START Data to process
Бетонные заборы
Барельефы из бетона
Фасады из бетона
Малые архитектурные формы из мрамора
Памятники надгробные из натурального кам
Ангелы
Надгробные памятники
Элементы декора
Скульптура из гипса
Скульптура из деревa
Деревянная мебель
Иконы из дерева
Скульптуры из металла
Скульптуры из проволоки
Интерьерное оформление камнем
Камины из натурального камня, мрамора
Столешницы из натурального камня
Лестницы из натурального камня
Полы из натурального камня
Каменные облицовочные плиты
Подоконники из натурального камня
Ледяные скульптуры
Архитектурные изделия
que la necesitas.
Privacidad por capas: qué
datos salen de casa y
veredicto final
END Data to process
START Data to process
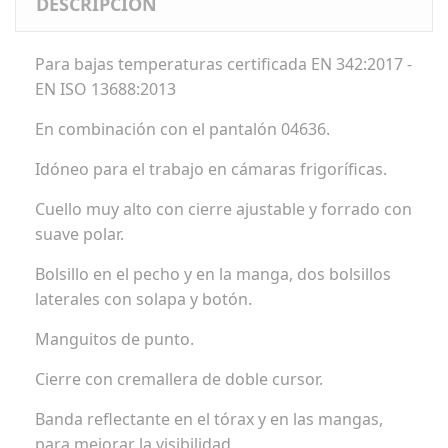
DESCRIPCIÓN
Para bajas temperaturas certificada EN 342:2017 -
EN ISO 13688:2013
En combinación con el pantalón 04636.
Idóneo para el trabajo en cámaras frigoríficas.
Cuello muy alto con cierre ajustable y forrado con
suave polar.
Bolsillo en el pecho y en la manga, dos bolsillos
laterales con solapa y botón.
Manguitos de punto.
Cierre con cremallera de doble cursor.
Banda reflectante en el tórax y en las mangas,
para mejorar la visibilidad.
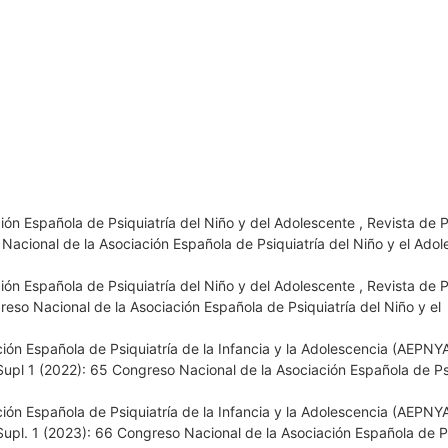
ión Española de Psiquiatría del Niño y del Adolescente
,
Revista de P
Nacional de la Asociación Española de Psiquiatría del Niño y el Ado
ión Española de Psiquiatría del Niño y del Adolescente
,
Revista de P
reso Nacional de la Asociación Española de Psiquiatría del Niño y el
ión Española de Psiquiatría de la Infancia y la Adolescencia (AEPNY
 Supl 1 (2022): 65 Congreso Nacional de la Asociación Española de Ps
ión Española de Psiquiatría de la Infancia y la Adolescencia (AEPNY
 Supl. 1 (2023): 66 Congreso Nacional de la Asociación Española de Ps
END Data to process
In the entries above, find the line holding "Малые архитектурные формы из мрамора" and the line holding "Скульптуры из проволоки", then retype exactly those two lines and every line between them, and nothing else.

Task result:
Малые архитектурные формы из мрамора
Памятники надгробные из натурального кам
Ангелы
Надгробные памятники
Элементы декора
Скульптура из гипса
Скульптура из деревa
Деревянная мебель
Иконы из дерева
Скульптуры из металла
Скульптуры из проволоки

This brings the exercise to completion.